From this graph we can see that there is one signifcant cluster: from 1900-2500 ms. If you were using this as a more explortatory approach (which I think we should), we know have a time period to look at where we can perform more common tests (e.g., max or mean during that time period).

There are some misunderstandings users should be made aware of when it comes to CPT (see Sassenhagen and Draschkow 2019) for a nice discussion). If we want to ask more specific questions (i.e., at what exact time points effects arise), CPT is not the method to use. We can only be certain that a difference exists; we cannot know the exact nature of that difference.

Overall, I think CPT can be a very useful tool in determing an appropiate time range to look at, and can even lead to more powerful inferences. Further, the use of CPT obviates the need for multiple comparisons and autocorrelation corrections. However, it does have issues. For instance, it cannot take into account subject and item variability. In addition, it is not able to tell you what the difference is, only that there is a difference.

In my next blog, I will discuss applying generalized additive mixed modeling to your pupillometry data. I think it might be the perfect soultion!

# Cited

Geller, Jason, Matthew Winn, Tristan Mahr, and Daniel Mirman. n.d. “GazeR: A Package for Processing Gaze Position and Pupil Size Data.” PsyArXiv. doi:10.31234/OSF.IO/GVCXB.

Gramfort, Alexandre, Martin Luessi, Eric Larson, Denis A. Engemann, Daniel Strohmeier, Christian Brodbeck, Lauri Parkkonen, and Matti S. Hämäläinen. 2014. “MNE software for processing MEG and EEG data.” *NeuroImage* 86 (February): 446–60. doi:10.1016/j.neuroimage.2013.10.027.
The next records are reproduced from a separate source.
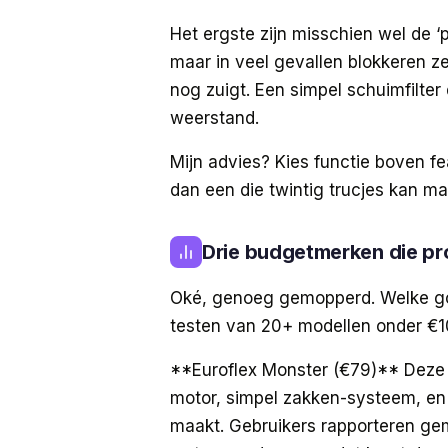
Het ergste zijn misschien wel de ‘p
maar in veel gevallen blokkeren z
nog zuigt. Een simpel schuimfilte
weerstand.
Mijn advies? Kies functie boven fe
dan een die twintig trucjes kan m
Drie budgetmerken die pro
Oké, genoeg gemopperd. Welke go
testen van 20+ modellen onder €100,
**Euroflex Monster (€79)** Deze 
motor, simpel zakken-systeem, en
maakt. Gebruikers rapporteren gemi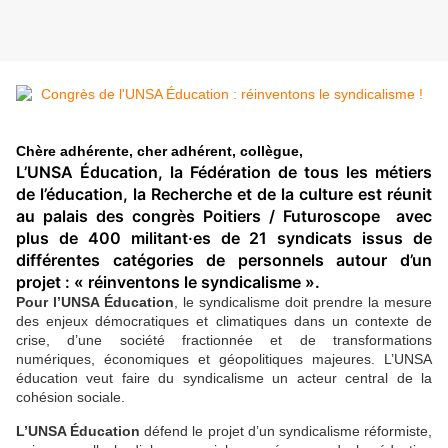
Chère adhérente, cher adhérent, collègue,
L’UNSA Éducation, la Fédération de tous les métiers
de l’éducation, la Recherche et de la culture est réunit
au palais des congrès Poitiers / Futuroscope avec
plus de 400 militant·es de 21 syndicats issus de
différentes catégories de personnels autour d’un
projet : « réinventons le syndicalisme ».
Pour l’UNSA Éducation
, le syndicalisme doit prendre la mesure
des enjeux démocratiques et climatiques dans un contexte de
crise, d’une société fractionnée et de transformations
numériques, économiques et géopolitiques majeures. L’UNSA
éducation veut faire du syndicalisme un acteur central de la
cohésion sociale.
L’UNSA Éducation
défend le projet d’un syndicalisme réformiste,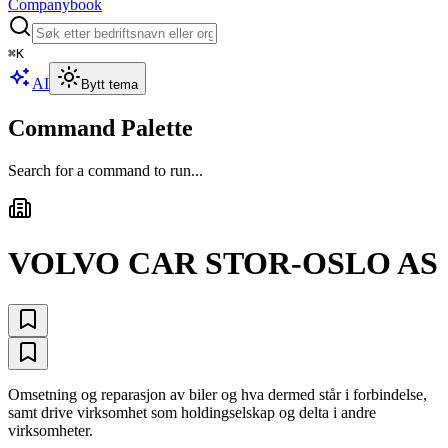
Companybook
⌘
K
AI
Bytt tema
Command Palette
Search for a command to run...
VOLVO CAR STOR-OSLO AS
Omsetning og reparasjon av biler og hva dermed står i forbindelse,
samt drive virksomhet som holdingselskap og delta i andre
virksomheter.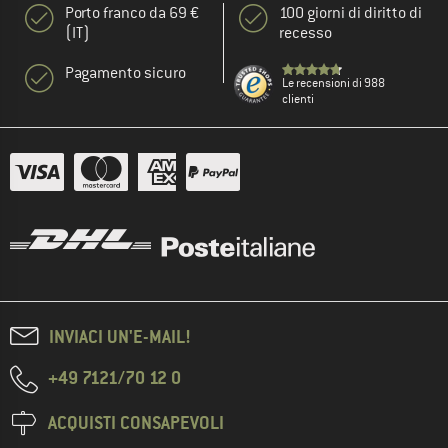
Porto franco da 69 €
100 giorni di diritto di
(IT)
recesso
Pagamento sicuro
Le recensioni di 988
clienti
INVIACI UN'E-MAIL!
+49 7121/70 12 0
ACQUISTI CONSAPEVOLI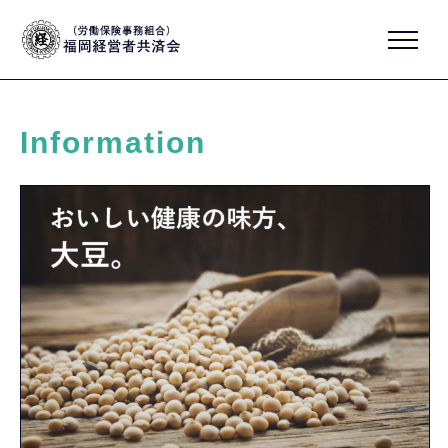
Information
Maris, Eric, and Robert Oostenveld. 2007. “Nonparametric statistical testing of EEG- and MEG-data.” *Journal of Neuroscience Methods* 164 (1): 177–90. doi:10.1016/j.jneumeth.2007.03.024.

Oostenveld, Robert, Pascal Fries, Eric Maris, and Jan-Mathijs Schoffelen. 2011. “FieldTrip: Open source software for advanced analysis of MEG, EEG, and invasive electrophysiological data.” *Computational Intelligence and Neuroscience* 2011 (December). Hindawi: 156869. doi:10.1155/2011/156869.

Reilly, Jamie, Alexandra Kelly, Seung Hwan Kim, Savannah Jett, and Bonnie Zuckerman. 2019. “The human task-evoked pupillary response function is linear: Implications for baseline response scaling in pupillometry.” *Behavior Research Methods* 51 (2): 865–78. doi:10.3758/s13428-018-1134-4.

Sassenhagen, Jona, and Dejan Draschkow. 2019. “Cluster‐based permutation tests of MEG/EEG data do not establish significance of effect latency or location.” *Psychophysiology* 56 (6). John Wiley & Sons, Ltd (10.1111): e13335. doi:10.1111/psyp.13335.